How To Add Your Facebook Pixel To Your WordPress Site Manually

If you’re doing any sort of Facebook advertising you need to add your Facebook Pixel to WordPress, otherwise, you are losing out on a massive amount of data.

Options for specific audience targeting and more importantly, remarketing are only available IF you have your Facebook Pixel.

Facebook holds an insane amount of data about anyone on there, so why wouldn’t you want to know all about your potential customers? A Pixel does that. With that data, you can create custom audiences that are going to make your ads budget go a lot further. Pixel is Facebooks version of the Google Analytics code, only Facebook has a lot more data. This is very valuable when marketing your offer or brand.

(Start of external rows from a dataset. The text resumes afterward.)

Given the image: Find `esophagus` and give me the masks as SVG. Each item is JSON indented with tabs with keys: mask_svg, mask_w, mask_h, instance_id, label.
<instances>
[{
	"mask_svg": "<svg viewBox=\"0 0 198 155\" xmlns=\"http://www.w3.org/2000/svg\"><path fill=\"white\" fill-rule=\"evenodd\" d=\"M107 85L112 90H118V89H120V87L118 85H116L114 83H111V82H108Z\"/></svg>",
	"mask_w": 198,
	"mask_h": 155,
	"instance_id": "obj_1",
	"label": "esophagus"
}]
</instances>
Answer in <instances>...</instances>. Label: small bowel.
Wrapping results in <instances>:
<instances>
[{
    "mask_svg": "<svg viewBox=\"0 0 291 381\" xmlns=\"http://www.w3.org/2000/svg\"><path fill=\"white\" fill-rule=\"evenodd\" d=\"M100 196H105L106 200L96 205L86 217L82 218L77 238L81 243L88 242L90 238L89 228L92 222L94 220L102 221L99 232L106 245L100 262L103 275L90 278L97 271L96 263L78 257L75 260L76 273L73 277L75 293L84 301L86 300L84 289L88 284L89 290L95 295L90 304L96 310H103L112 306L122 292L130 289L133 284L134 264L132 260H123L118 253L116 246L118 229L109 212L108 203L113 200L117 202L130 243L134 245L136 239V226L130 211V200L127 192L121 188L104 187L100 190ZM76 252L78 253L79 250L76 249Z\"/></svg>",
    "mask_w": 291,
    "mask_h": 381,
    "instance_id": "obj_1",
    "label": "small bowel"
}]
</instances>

Prerequisites of this tutorial

Step 1: Go to Plugins

Like Apps, there is pretty much a plugin for every occasion. On this occasion, you want to go to Plugins > Add New and search for “Insert Headers and Footers”. The top result will be by WPBeginner and the one you want. Install and activate the plugin, then go to Settings > Insert Headers and Footers. 

Step 2: Get your base pixel code from Facebook ads manager

Next step is to get the Pixel code. Open a new browser tab, making sure you are logged into Facebook in the same browser. Now go to Ads Manager: https://www.facebook.com/ads/manager/ and click on Pixels.

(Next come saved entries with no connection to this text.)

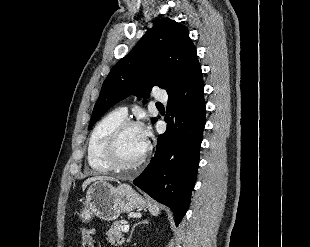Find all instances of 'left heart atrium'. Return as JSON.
Listing matches in <instances>:
<instances>
[{"instance_id":"1","label":"left heart atrium","mask_w":310,"mask_h":247,"mask_svg":"<svg viewBox=\"0 0 310 247\" xmlns=\"http://www.w3.org/2000/svg\"><path fill=\"white\" fill-rule=\"evenodd\" d=\"M145 133V136H146V138H147V133L146 132H144Z\"/></svg>"}]
</instances>
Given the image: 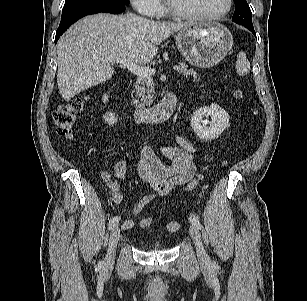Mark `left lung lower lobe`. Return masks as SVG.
<instances>
[{"label":"left lung lower lobe","instance_id":"obj_1","mask_svg":"<svg viewBox=\"0 0 307 301\" xmlns=\"http://www.w3.org/2000/svg\"><path fill=\"white\" fill-rule=\"evenodd\" d=\"M245 27L248 28L256 36L253 26H245Z\"/></svg>","mask_w":307,"mask_h":301}]
</instances>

Next select Set Up Pixel. Then select Copy and Paste Code. Click on ‘1 Install Pixel Base Code‘ and select all the code in section 1.2.

Step 3: Add the code

Now you have all your Pixel code saved to your computers clipboard, go back to your WordPress site in Settings > Insert Headers and Footers.

In the top box, insert your pixel code so it looks like the below image:

Once that is in the correct place, which it is very important that it is, click Save at the bottom of the screen. That’s it for the base code 🙂

Step 4: Check the code is working

The easiest way is to install a Chrome extension called Facebook Pixel Helper. Once installed, go to your URL and click on the icon that appears at the top of your browser. You’ll get a list of active Pixels on the page. If that doesn’t work, then there is an issue with the code.

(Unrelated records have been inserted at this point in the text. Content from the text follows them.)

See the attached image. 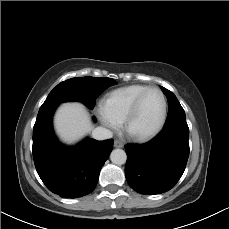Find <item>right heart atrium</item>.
<instances>
[{
  "mask_svg": "<svg viewBox=\"0 0 229 229\" xmlns=\"http://www.w3.org/2000/svg\"><path fill=\"white\" fill-rule=\"evenodd\" d=\"M102 123L111 130H117L119 128V122L115 121L110 117L104 110L103 106L100 105L98 109Z\"/></svg>",
  "mask_w": 229,
  "mask_h": 229,
  "instance_id": "obj_1",
  "label": "right heart atrium"
}]
</instances>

This little extension will tell you if the base Pixel is working and if there are any event Pixels on the page as well, and if they are all working.

For other ways to test, Facebook has this hand tutorial to guide you through https://developers.facebook.com/docs/facebook-pixel/pixel-helper.

Step 5: Event codes

The last step is the most crucial as this extra bit of code tells Facebook if the website visitor has actually converted into a client. Did they do the action you wanted them to do, like buy a product or sign up for your newsletter?

There are a lot of different event types to go through, but today I’m just going through the View Content event. This is the simplest one as it tells Facebook if the content was viewed, i.e. the page loaded.

Event codes, code sits on a single page of the site. So if you want to know how many people read your blog post, put the View Content script at the top of it. You can add it in by, copying the code from Facebook Ads Manager, changing the blue text to suit your needs, going to your blog post, selecting the Text tab, and pasting the Pixel Event code at the very top. Done.

You can test it by going to the blog post on your site normally, like a visitor and checking the Chrome extension we added earlier.

Conclusion

This is a very quick overview of how to add in a Pixel and an Event code. Once this is in you’ll be able to create custom audiences and market to them, instead of wasting money on audiences that are never going to buy from you or use your service.